An alternative approach to integrating the Ensembl and UCSC data would be to use distributed annotation server (DAS) (21). However the current specification of DAS only allows a limited glyph set, and does not, for instance, allow graphs to be represented.
We make extensive use of the plugin capability provided by GBrowse. A plugin is used to visualize the UCSC dataset of regulatory potential scores (22). This is a very large dataset, which we prefer not to store in our main GBrowse database. Instead, it is imported into a separate database and uses a plugin to connect GBrowse to the data. Similar plugins are used to visualize Fugu net scores and repeat density plots. We expect to add more plugins as we integrate additional data tracks that do not fit the built-in GBrowse model.
Another plugin facilitates genome annotation. The plugin uses BLAT (23) to align an mRNA sequence to the genome and convert the result into a GFF file. The user can then upload the file and view the annotation in GBrowse. To add the annotation to the permanent database, the user can email the GFF file to T1DBase, the file is then manually verified and loaded into the database.
We also use plugins to allow users to export selected data tracks to a file.
The T1DBase GBrowse provides the T1D research community with a rich genomic data environment by integrating the UCSC and Ensembl genomes and user contributed data.
Search
T1DBase offers a site-wide search capability that works across the multiple datasets present on the site. A technical subtlety is that different kinds of data require different search strategies which the software carries out behind the scenes. Genes are an important special case: the software can search for genes based on a variety of identifiers, including gene names, symbols, LocusLink IDs and UniGene IDs.

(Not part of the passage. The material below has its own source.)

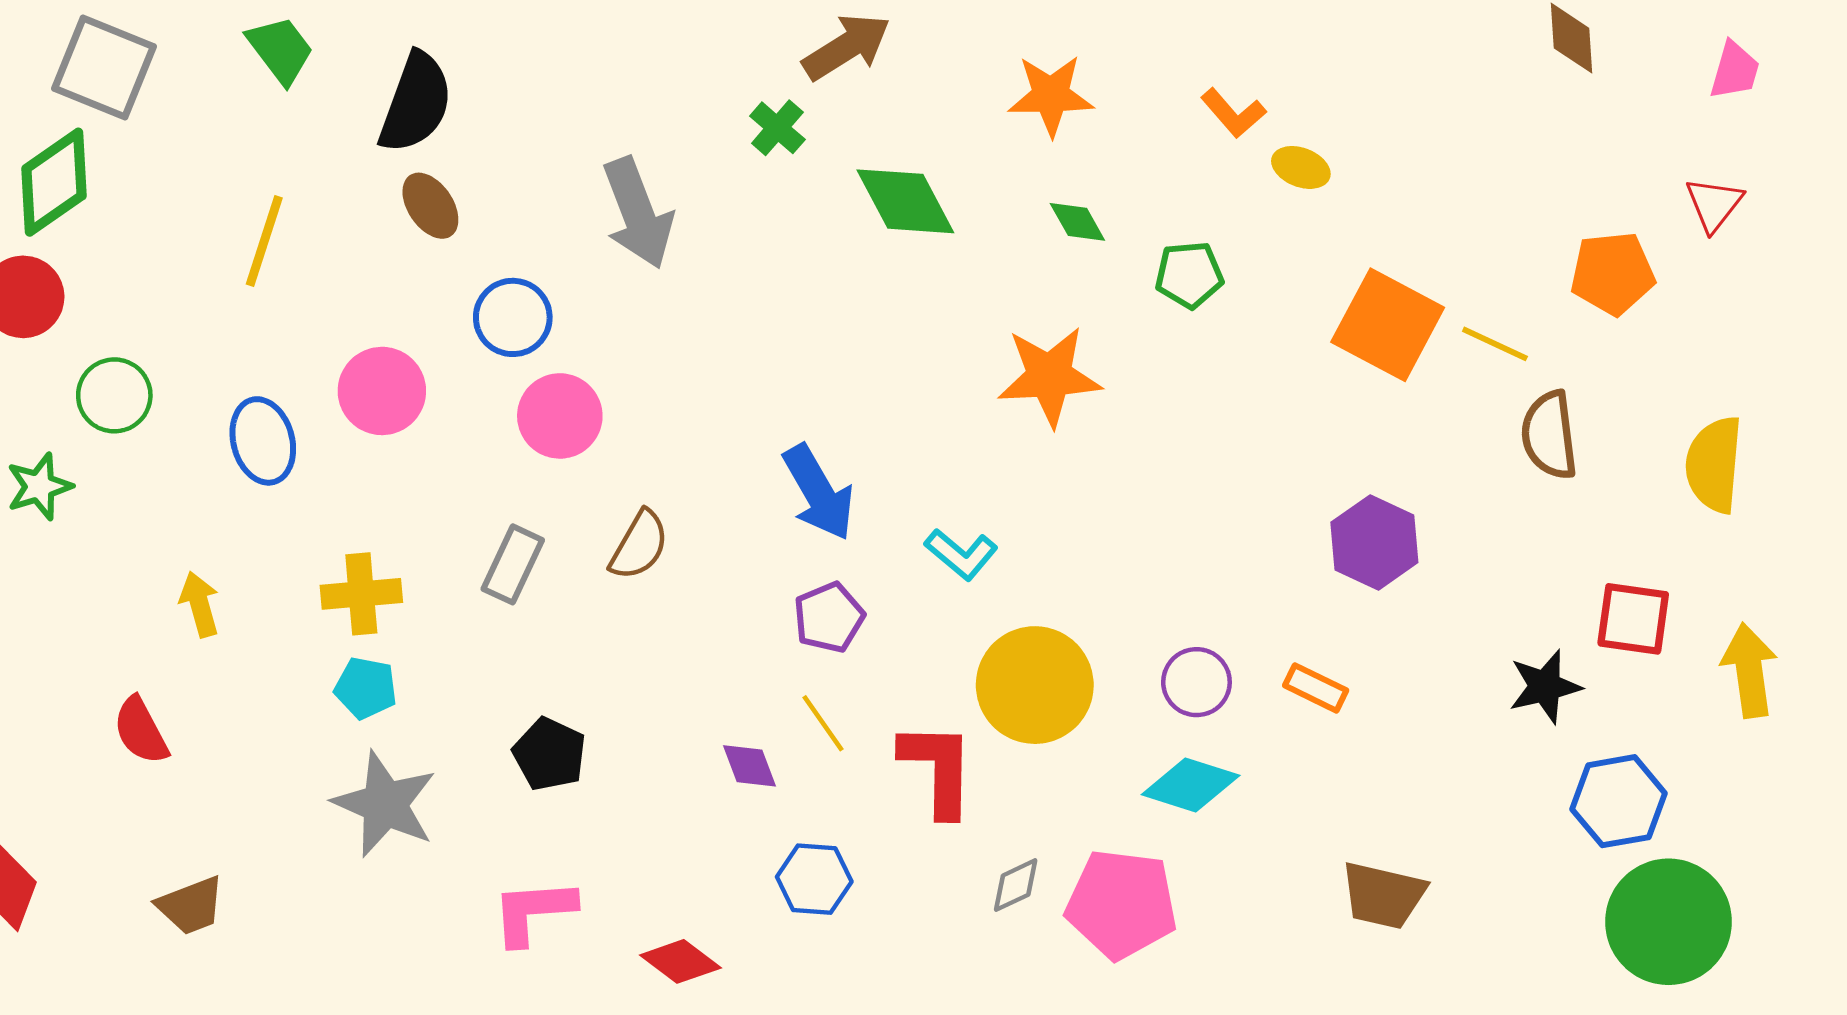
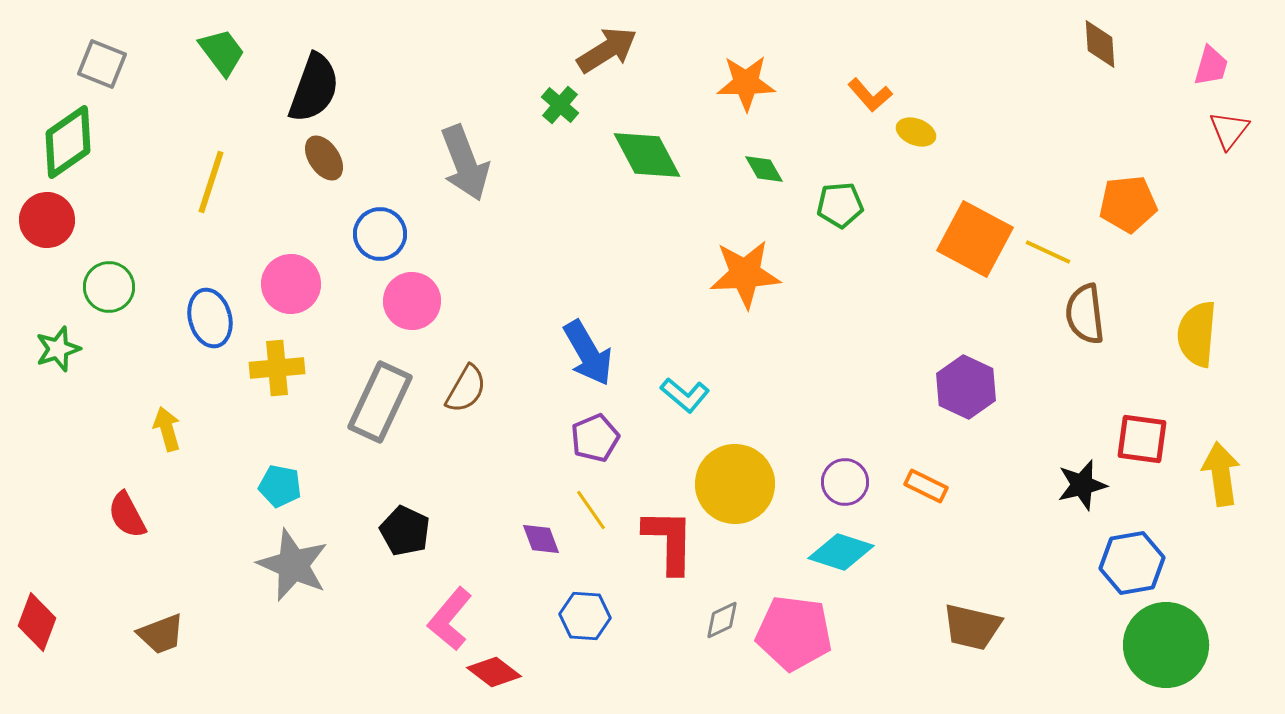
gray square: (104, 67) -> (102, 64), size x0.7
red triangle: (1714, 204) -> (1229, 130), moved
gray rectangle: (513, 564) -> (380, 402), size x1.5
yellow cross: (361, 594) -> (277, 368), moved
pink L-shape: (533, 911) -> (450, 619), moved, turned -46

The search system is built on the open source Plucene package, a Perl port of the widely used Lucene package (24) (http://www.onjava.com).
Connect-the-Dots
Connect-the-Dots connects identifiers for genes and other entities based on information extracted from multiple data sources. It provides methods for parsing data sources to extract identifiers and connections among identifiers, and loading this information into an internal database. Users can query the database to connect identifiers from any number of sources by following paths composed of the parsed connections. For example, to find literature citations about genes of interest on an Affymetrix chip, a query can connect Affymetrix probeset identifiers to LocusLink identifiers using information from Affymetrix's annotation files and connect the LocusLink identifiers to PubMed identifiers using information in NCBI's LocusLink files. Longer and more complex paths are also possible. Queries are expressed in a special-purpose query language and are translated into SQL by the software.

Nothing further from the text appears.